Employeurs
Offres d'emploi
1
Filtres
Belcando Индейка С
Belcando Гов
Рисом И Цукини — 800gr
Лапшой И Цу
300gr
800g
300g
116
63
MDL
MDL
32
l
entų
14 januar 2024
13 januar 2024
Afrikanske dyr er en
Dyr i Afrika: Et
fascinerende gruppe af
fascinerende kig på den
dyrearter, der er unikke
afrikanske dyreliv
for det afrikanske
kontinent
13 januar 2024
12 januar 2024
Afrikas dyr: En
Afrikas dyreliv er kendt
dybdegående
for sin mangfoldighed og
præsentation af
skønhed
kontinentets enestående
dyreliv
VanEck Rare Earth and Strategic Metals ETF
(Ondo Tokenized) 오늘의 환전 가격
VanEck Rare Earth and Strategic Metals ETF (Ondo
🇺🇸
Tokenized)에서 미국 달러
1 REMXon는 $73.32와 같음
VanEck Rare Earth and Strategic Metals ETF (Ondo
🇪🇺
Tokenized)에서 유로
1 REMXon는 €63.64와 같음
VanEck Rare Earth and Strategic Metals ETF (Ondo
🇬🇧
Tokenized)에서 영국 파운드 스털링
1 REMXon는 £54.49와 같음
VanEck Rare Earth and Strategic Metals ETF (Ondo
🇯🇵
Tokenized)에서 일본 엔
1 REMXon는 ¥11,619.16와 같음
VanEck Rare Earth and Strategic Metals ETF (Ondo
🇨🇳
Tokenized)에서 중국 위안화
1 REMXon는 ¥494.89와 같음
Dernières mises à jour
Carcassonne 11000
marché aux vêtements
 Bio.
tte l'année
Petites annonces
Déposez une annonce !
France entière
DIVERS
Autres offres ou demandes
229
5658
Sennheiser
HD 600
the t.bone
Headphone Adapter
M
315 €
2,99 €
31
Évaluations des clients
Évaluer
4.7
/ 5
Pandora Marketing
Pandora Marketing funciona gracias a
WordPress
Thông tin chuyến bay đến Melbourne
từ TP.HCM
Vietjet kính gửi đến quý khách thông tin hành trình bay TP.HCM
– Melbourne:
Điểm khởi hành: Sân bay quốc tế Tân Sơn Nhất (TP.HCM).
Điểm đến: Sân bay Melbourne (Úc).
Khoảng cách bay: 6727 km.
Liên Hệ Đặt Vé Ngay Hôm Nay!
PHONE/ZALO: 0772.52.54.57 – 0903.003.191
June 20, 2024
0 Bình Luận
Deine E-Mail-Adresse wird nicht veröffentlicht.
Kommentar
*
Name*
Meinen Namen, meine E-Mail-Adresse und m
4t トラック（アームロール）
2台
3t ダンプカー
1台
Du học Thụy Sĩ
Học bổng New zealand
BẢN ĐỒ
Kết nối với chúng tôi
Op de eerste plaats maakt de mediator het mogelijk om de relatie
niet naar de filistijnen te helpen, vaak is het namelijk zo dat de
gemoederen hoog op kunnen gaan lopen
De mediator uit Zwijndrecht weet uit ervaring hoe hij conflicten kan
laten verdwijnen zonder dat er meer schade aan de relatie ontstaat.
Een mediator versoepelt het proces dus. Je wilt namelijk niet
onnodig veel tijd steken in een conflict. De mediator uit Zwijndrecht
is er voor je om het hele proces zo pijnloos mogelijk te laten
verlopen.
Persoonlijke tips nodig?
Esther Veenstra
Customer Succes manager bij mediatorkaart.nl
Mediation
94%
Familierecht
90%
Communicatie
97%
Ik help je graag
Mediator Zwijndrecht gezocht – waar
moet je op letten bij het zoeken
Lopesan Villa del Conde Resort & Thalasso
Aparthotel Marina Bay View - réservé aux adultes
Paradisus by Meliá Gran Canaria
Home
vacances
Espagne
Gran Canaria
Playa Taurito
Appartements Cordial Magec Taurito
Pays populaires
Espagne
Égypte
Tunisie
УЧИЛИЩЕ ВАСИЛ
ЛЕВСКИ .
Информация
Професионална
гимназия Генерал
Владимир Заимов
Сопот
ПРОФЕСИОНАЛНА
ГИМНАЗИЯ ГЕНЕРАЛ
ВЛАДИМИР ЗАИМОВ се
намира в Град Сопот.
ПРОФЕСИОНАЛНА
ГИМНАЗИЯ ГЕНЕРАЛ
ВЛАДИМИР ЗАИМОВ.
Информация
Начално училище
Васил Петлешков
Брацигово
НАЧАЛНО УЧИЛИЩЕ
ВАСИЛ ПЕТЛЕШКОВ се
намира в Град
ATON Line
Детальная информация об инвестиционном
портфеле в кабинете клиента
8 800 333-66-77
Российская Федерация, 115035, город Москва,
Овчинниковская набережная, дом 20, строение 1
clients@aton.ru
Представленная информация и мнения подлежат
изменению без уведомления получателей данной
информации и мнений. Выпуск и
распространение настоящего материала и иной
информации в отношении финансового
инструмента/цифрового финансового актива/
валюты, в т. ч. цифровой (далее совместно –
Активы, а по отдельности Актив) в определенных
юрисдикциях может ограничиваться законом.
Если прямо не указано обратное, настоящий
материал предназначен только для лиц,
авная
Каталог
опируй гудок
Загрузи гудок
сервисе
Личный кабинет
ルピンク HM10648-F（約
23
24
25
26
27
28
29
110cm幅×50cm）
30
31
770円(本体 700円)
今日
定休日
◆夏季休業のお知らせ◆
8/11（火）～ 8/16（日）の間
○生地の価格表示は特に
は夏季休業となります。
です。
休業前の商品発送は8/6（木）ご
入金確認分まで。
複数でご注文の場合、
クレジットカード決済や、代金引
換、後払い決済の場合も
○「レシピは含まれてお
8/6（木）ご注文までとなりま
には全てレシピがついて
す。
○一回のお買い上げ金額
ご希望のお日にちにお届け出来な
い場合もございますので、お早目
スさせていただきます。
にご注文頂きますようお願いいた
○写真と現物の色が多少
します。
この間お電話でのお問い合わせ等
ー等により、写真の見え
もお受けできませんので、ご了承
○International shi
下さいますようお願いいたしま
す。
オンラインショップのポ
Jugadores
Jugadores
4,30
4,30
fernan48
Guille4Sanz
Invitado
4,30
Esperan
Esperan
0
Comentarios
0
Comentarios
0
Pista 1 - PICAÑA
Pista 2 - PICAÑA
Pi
= = = =
## Required work
Start at the first line and transcribe the data exactly through the last.

## Task output
Employeurs
Offres d'emploi
1
Filtres
Belcando Индейка С
Belcando Гов
Рисом И Цукини — 800gr
Лапшой И Цу
300gr
800g
300g
116
63
MDL
MDL
32
l
entų
14 januar 2024
13 januar 2024
Afrikanske dyr er en
Dyr i Afrika: Et
fascinerende gruppe af
fascinerende kig på den
dyrearter, der er unikke
afrikanske dyreliv
for det afrikanske
kontinent
13 januar 2024
12 januar 2024
Afrikas dyr: En
Afrikas dyreliv er kendt
dybdegående
for sin mangfoldighed og
præsentation af
skønhed
kontinentets enestående
dyreliv
VanEck Rare Earth and Strategic Metals ETF
(Ondo Tokenized) 오늘의 환전 가격
VanEck Rare Earth and Strategic Metals ETF (Ondo
🇺🇸
Tokenized)에서 미국 달러
1 REMXon는 $73.32와 같음
VanEck Rare Earth and Strategic Metals ETF (Ondo
🇪🇺
Tokenized)에서 유로
1 REMXon는 €63.64와 같음
VanEck Rare Earth and Strategic Metals ETF (Ondo
🇬🇧
Tokenized)에서 영국 파운드 스털링
1 REMXon는 £54.49와 같음
VanEck Rare Earth and Strategic Metals ETF (Ondo
🇯🇵
Tokenized)에서 일본 엔
1 REMXon는 ¥11,619.16와 같음
VanEck Rare Earth and Strategic Metals ETF (Ondo
🇨🇳
Tokenized)에서 중국 위안화
1 REMXon는 ¥494.89와 같음
Dernières mises à jour
Carcassonne 11000
marché aux vêtements
 Bio.
tte l'année
Petites annonces
Déposez une annonce !
France entière
DIVERS
Autres offres ou demandes
229
5658
Sennheiser
HD 600
the t.bone
Headphone Adapter
M
315 €
2,99 €
31
Évaluations des clients
Évaluer
4.7
/ 5
Pandora Marketing
Pandora Marketing funciona gracias a
WordPress
Thông tin chuyến bay đến Melbourne
từ TP.HCM
Vietjet kính gửi đến quý khách thông tin hành trình bay TP.HCM
– Melbourne:
Điểm khởi hành: Sân bay quốc tế Tân Sơn Nhất (TP.HCM).
Điểm đến: Sân bay Melbourne (Úc).
Khoảng cách bay: 6727 km.
Liên Hệ Đặt Vé Ngay Hôm Nay!
PHONE/ZALO: 0772.52.54.57 – 0903.003.191
June 20, 2024
0 Bình Luận
Deine E-Mail-Adresse wird nicht veröffentlicht.
Kommentar
*
Name*
Meinen Namen, meine E-Mail-Adresse und m
4t トラック（アームロール）
2台
3t ダンプカー
1台
Du học Thụy Sĩ
Học bổng New zealand
BẢN ĐỒ
Kết nối với chúng tôi
Op de eerste plaats maakt de mediator het mogelijk om de relatie
niet naar de filistijnen te helpen, vaak is het namelijk zo dat de
gemoederen hoog op kunnen gaan lopen
De mediator uit Zwijndrecht weet uit ervaring hoe hij conflicten kan
laten verdwijnen zonder dat er meer schade aan de relatie ontstaat.
Een mediator versoepelt het proces dus. Je wilt namelijk niet
onnodig veel tijd steken in een conflict. De mediator uit Zwijndrecht
is er voor je om het hele proces zo pijnloos mogelijk te laten
verlopen.
Persoonlijke tips nodig?
Esther Veenstra
Customer Succes manager bij mediatorkaart.nl
Mediation
94%
Familierecht
90%
Communicatie
97%
Ik help je graag
Mediator Zwijndrecht gezocht – waar
moet je op letten bij het zoeken
Lopesan Villa del Conde Resort & Thalasso
Aparthotel Marina Bay View - réservé aux adultes
Paradisus by Meliá Gran Canaria
Home
vacances
Espagne
Gran Canaria
Playa Taurito
Appartements Cordial Magec Taurito
Pays populaires
Espagne
Égypte
Tunisie
УЧИЛИЩЕ ВАСИЛ
ЛЕВСКИ .
Информация
Професионална
гимназия Генерал
Владимир Заимов
Сопот
ПРОФЕСИОНАЛНА
ГИМНАЗИЯ ГЕНЕРАЛ
ВЛАДИМИР ЗАИМОВ се
намира в Град Сопот.
ПРОФЕСИОНАЛНА
ГИМНАЗИЯ ГЕНЕРАЛ
ВЛАДИМИР ЗАИМОВ.
Информация
Начално училище
Васил Петлешков
Брацигово
НАЧАЛНО УЧИЛИЩЕ
ВАСИЛ ПЕТЛЕШКОВ се
намира в Град
ATON Line
Детальная информация об инвестиционном
портфеле в кабинете клиента
8 800 333-66-77
Российская Федерация, 115035, город Москва,
Овчинниковская набережная, дом 20, строение 1
clients@aton.ru
Представленная информация и мнения подлежат
изменению без уведомления получателей данной
информации и мнений. Выпуск и
распространение настоящего материала и иной
информации в отношении финансового
инструмента/цифрового финансового актива/
валюты, в т. ч. цифровой (далее совместно –
Активы, а по отдельности Актив) в определенных
юрисдикциях может ограничиваться законом.
Если прямо не указано обратное, настоящий
материал предназначен только для лиц,
авная
Каталог
опируй гудок
Загрузи гудок
сервисе
Личный кабинет
ルピンク HM10648-F（約
23
24
25
26
27
28
29
110cm幅×50cm）
30
31
770円(本体 700円)
今日
定休日
◆夏季休業のお知らせ◆
8/11（火）～ 8/16（日）の間
○生地の価格表示は特に
は夏季休業となります。
です。
休業前の商品発送は8/6（木）ご
入金確認分まで。
複数でご注文の場合、
クレジットカード決済や、代金引
換、後払い決済の場合も
○「レシピは含まれてお
8/6（木）ご注文までとなりま
には全てレシピがついて
す。
○一回のお買い上げ金額
ご希望のお日にちにお届け出来な
い場合もございますので、お早目
スさせていただきます。
にご注文頂きますようお願いいた
○写真と現物の色が多少
します。
この間お電話でのお問い合わせ等
ー等により、写真の見え
もお受けできませんので、ご了承
○International shi
下さいますようお願いいたしま
す。
オンラインショップのポ
Jugadores
Jugadores
4,30
4,30
fernan48
Guille4Sanz
Invitado
4,30
Esperan
Esperan
0
Comentarios
0
Comentarios
0
Pista 1 - PICAÑA
Pista 2 - PICAÑA
Pi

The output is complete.